Im Grunde ist Seidels Buch eine große Einladung, wegen dieser Frauengeschichten bei nächster Gelegenheit einfach mal wieder in die Oper zu gehen. Und auch die berühmtesten Stücke einfach mal aus der Perspektive der weiblichen Geschichte zu betrachten, die da erzählt wird. Selbst bei Wagner, bei dem Seidel starke Frauengestalten wie Kundry und Brünnhilde entdeckt, die einem für gewöhnlich sehr fremd und sagenhaft vorkommen.

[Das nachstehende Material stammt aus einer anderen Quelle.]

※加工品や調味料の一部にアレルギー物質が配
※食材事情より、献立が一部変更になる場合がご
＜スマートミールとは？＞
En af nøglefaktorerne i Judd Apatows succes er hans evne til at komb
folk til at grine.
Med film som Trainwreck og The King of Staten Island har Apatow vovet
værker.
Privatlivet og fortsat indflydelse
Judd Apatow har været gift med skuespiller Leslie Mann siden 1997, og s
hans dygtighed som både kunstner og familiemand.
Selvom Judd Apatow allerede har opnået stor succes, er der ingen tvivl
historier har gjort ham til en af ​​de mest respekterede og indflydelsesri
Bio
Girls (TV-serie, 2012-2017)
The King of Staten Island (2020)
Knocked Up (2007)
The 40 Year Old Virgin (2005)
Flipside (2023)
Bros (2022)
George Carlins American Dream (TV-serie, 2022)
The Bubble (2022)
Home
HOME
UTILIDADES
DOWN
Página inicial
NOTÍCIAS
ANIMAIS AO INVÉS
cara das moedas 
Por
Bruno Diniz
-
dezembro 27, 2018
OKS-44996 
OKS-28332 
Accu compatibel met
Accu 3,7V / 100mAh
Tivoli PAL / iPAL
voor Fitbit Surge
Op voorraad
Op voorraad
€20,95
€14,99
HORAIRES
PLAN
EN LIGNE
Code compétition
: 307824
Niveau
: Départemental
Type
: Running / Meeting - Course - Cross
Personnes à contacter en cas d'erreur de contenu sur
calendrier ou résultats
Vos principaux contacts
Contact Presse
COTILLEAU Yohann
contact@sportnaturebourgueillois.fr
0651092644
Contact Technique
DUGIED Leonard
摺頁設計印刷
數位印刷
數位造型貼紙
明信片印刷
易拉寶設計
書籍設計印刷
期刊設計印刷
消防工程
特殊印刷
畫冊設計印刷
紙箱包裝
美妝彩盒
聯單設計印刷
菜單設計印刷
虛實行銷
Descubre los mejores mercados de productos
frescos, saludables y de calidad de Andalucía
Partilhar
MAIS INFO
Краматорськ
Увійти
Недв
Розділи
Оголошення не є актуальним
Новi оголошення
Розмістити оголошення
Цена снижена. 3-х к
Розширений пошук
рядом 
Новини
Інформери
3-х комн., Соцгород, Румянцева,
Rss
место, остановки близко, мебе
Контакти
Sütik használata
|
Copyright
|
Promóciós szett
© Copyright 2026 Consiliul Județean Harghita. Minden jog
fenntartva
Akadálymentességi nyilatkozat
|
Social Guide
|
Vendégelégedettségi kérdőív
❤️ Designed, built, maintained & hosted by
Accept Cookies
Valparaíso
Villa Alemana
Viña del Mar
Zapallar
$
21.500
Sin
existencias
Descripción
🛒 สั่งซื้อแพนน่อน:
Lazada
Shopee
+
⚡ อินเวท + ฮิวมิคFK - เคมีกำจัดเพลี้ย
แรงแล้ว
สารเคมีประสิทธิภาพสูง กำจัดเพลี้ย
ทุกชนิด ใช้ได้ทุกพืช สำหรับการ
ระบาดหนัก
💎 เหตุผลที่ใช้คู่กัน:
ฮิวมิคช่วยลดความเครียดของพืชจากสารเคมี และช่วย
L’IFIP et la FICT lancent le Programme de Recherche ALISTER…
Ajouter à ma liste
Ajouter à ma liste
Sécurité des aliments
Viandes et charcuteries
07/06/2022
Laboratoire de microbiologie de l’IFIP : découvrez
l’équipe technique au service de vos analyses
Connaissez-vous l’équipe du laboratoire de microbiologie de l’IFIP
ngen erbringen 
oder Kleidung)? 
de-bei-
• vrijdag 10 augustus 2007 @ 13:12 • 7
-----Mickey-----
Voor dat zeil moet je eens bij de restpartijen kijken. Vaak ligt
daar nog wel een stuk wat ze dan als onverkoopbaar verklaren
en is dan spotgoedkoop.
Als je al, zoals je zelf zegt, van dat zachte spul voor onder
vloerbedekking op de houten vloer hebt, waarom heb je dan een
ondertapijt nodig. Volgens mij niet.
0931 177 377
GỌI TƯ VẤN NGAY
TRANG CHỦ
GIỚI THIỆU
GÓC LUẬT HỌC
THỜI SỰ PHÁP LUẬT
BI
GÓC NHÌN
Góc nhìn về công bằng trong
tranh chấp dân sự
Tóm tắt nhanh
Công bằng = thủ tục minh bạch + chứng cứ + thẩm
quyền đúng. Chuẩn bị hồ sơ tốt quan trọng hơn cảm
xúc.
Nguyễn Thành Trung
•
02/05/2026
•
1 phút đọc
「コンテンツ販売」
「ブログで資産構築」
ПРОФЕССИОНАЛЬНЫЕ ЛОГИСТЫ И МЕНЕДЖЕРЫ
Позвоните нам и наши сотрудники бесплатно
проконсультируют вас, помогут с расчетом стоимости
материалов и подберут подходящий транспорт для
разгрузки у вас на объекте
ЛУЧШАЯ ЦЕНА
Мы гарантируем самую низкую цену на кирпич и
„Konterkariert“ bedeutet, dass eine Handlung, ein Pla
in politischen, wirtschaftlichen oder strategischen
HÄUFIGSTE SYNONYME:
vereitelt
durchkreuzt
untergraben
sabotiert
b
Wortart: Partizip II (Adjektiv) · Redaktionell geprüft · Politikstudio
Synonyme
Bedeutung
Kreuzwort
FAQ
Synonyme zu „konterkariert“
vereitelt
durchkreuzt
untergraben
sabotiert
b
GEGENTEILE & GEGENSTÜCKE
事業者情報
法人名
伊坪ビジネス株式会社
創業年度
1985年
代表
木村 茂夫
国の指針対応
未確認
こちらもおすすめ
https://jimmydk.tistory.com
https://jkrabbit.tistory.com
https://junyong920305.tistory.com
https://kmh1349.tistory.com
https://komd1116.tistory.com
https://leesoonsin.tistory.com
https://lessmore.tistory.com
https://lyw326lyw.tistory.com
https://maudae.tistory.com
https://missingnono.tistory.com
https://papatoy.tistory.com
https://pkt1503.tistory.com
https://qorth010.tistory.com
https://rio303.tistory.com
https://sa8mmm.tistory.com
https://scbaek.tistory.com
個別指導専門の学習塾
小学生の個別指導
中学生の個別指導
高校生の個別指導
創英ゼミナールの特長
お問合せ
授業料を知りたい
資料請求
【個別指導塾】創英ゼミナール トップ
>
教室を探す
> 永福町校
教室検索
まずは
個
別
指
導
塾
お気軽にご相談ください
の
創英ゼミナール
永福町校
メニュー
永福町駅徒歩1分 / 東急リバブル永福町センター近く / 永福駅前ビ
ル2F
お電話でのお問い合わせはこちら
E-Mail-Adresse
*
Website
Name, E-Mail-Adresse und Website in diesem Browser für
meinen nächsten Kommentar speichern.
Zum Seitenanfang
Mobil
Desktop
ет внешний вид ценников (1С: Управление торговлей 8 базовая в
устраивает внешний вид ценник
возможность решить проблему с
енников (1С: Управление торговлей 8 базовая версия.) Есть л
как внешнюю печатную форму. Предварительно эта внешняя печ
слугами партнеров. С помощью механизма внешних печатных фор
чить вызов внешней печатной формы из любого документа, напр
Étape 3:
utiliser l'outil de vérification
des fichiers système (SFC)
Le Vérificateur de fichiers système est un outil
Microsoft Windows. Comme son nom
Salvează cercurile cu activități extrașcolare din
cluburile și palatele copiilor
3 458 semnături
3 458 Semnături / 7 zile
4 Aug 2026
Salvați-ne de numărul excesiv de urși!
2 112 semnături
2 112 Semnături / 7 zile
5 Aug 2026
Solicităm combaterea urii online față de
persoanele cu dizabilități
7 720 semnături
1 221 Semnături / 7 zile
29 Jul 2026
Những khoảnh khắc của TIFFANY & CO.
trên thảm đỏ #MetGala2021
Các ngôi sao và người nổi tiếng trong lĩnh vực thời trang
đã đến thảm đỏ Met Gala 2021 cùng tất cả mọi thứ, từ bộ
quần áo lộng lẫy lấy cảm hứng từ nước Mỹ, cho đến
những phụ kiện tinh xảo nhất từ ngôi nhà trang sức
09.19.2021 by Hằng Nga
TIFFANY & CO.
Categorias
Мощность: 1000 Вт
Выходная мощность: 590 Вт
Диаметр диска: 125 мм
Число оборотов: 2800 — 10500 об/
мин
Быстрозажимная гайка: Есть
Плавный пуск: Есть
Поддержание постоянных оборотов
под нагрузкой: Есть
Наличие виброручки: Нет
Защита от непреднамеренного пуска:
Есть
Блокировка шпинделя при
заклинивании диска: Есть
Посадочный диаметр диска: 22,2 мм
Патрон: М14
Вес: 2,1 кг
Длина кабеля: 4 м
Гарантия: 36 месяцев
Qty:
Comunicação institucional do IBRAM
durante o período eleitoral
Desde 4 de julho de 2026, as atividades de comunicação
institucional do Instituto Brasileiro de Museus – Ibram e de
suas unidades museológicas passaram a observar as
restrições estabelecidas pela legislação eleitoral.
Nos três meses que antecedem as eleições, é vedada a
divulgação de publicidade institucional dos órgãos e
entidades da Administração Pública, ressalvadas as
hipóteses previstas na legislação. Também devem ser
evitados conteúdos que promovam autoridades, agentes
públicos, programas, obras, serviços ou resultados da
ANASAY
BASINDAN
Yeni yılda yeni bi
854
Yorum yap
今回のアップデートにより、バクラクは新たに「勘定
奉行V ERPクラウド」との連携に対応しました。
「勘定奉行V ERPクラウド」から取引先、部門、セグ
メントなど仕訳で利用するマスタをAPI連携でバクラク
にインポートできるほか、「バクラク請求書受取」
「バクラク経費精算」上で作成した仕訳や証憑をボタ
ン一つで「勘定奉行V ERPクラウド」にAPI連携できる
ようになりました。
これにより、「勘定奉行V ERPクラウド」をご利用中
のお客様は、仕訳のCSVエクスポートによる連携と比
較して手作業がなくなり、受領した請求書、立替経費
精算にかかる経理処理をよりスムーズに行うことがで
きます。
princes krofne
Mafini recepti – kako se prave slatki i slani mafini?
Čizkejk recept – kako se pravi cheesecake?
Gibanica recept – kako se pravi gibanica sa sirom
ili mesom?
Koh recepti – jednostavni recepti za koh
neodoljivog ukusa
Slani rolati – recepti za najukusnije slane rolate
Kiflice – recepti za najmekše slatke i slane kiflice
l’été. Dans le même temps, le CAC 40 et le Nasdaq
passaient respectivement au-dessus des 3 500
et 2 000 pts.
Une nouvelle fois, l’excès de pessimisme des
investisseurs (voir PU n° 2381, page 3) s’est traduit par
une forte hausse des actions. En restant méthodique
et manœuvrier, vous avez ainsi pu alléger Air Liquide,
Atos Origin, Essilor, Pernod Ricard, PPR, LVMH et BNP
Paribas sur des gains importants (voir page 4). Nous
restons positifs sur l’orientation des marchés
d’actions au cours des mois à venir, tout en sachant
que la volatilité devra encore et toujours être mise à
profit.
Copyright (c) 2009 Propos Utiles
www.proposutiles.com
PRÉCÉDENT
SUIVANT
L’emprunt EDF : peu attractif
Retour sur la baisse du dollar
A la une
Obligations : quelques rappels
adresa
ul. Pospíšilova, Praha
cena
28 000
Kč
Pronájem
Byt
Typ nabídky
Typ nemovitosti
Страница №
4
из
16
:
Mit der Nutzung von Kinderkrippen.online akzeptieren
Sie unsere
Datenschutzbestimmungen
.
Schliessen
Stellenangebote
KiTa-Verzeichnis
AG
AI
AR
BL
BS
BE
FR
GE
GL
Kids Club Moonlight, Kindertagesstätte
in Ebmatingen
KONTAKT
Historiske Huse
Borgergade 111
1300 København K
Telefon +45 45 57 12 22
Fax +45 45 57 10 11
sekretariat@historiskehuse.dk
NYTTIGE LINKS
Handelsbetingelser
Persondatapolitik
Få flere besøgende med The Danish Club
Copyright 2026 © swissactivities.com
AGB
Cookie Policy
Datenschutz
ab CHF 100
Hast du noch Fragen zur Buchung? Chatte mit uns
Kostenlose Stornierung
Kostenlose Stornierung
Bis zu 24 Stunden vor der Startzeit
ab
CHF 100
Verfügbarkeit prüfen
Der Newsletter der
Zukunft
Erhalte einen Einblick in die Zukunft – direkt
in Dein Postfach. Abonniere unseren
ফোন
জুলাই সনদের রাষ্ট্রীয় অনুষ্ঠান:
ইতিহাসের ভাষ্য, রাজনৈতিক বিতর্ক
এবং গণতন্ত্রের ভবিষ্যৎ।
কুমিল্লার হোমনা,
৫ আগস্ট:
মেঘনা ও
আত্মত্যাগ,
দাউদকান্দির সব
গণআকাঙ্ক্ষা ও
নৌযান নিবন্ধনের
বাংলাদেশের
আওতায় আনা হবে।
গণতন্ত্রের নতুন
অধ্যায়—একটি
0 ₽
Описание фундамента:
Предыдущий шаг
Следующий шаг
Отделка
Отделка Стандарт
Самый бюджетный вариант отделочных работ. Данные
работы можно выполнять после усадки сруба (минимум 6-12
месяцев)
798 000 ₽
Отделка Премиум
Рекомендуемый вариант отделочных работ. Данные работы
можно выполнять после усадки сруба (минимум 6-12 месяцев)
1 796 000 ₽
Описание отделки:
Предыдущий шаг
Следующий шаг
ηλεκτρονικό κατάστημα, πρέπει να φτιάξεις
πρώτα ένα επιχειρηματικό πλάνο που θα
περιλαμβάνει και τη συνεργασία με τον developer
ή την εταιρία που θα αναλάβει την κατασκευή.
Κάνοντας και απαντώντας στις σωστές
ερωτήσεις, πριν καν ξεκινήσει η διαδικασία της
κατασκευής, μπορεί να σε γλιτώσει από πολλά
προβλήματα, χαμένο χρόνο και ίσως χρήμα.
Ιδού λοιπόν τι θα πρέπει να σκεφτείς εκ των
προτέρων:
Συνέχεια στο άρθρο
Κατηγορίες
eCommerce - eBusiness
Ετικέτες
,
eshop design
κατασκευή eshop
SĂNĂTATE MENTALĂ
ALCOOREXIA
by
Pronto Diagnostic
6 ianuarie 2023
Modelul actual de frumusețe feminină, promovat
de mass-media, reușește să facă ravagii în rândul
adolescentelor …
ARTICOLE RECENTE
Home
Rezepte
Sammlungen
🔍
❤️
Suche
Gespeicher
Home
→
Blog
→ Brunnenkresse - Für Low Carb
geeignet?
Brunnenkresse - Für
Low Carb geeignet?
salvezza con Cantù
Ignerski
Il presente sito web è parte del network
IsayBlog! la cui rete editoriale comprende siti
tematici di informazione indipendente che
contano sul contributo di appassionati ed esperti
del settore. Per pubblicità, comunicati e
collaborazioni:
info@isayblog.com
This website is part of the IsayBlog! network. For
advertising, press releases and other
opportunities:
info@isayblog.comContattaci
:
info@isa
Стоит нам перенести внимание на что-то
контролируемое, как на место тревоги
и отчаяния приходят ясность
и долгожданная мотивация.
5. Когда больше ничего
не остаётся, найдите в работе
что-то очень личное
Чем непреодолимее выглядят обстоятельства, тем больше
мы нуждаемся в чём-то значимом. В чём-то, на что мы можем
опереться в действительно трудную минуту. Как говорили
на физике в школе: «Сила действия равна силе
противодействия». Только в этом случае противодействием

Aber so, wie es Seidel erzählt, werden selbst diese Frauengeschichten als Aufbegehren gegen eine alte (Männer-)Welt und eine verkommene Moral verständlich. Da hat wohl Wagner tatsächlich versucht, seine Interpretation der Rolle der Frau zu finden. Auch wenn das bei ihm dann drei lange Opernabende dauert.

Und wenn man so genau beschreibt, was Frauen da auf der Bühne erleben, wird eben nicht nur die gesellschaftliche Moral dahinter sichtbarer, sondern auch die sture Ignoranz der Männer, die ihr Bild von Frau auch heute noch versuchen zum gesellschaftlichen Standard zu machen. So kann und sollte man Oper wohl auch rezipieren.

Denn erst hier merkt man, was uns darin wirklich aufwühlt, mitleiden und trauern lässt. Seidel in seinem Text zu Brünnhilde: „Selbstopfer für den Mann, für die Familie, für die Gemeinschaft – wenn man es recht bedenkt, ist es durchaus eine Standardrolle von Frauen, auch heute. Männer opfern sich ebenfalls – vorzugsweise als Soldaten im Krieg. (….) Aber ansonsten? Sind Männer im Alltag opferbereit?“

Die Oper als revolutionäres Element?

Gerade Frauen zeigen auf der Opernbühne das Unerfüllte in unserer Gesellschaft, das, wovon eigentlich alle träumen, auch die Männer da unten im Publikum. Von starken und selbstbewussten Frauen natürlich (vor denen sie sich aber gewaltig fürchten) und von der Lebendigkeit, wenn man sich selbst mal traute, aus den Zwängen einer Gesellschaft auszubrechen, die sich so gern als „frei“ verkauft, aber eigentlich vor allem Anpassung und Bravheit fordert. Oder mit den Lieblingsworten unserer konservativen Besserwisser: Sicherheit und Ordnung.

Oper als revolutionäres Element? Man darf staunen. Aber Seidel hat recht: Es steckt in all diesen Stoffen, die mit grandioser Musik zum Lieblingsrepertoire auf allen Opernbühnen der Welt geworden sind. Selbst in Staaten, wo vergnatzte kleine Scarpias regieren, die ihre Misogynie nicht mal mehr kaschieren bei ihrem Regieren.

Und solange solche Typen regieren, werden diese Opernstoffe ihr begeistertes Publikum finden. Und auch die bravsten Bürger den Sängerinnen zujubeln, die diese Rollen grandios ausfüllen.

Frage der Emanzipation

Wer bisher immer nur eine vage Ahnung hatte, warum ihn diese Opern so in Bann geschlagen haben, bekommt mit diesem Buch im Grunde eine schöne Anleitung in die Hand, wie man sich die Dramen da vorn auf der Bühne erschließen kann. Gar nicht mal nur aus weiblicher Sicht.

Denn – wie gesagt – es waren Männer, die hier mit Verve das thematisiert haben, was unsere Gesellschaft bis heute in Unruhe hält. Und was ungelöst bleiben wird, bis wir endlich anfangen, uns wirklich zu emanzipieren. Auch wir Männer im Publikum.

Wolfgang Seidel Die Braut des Holländers, Faber & Faber, Leipzig 2021, 24 Euro.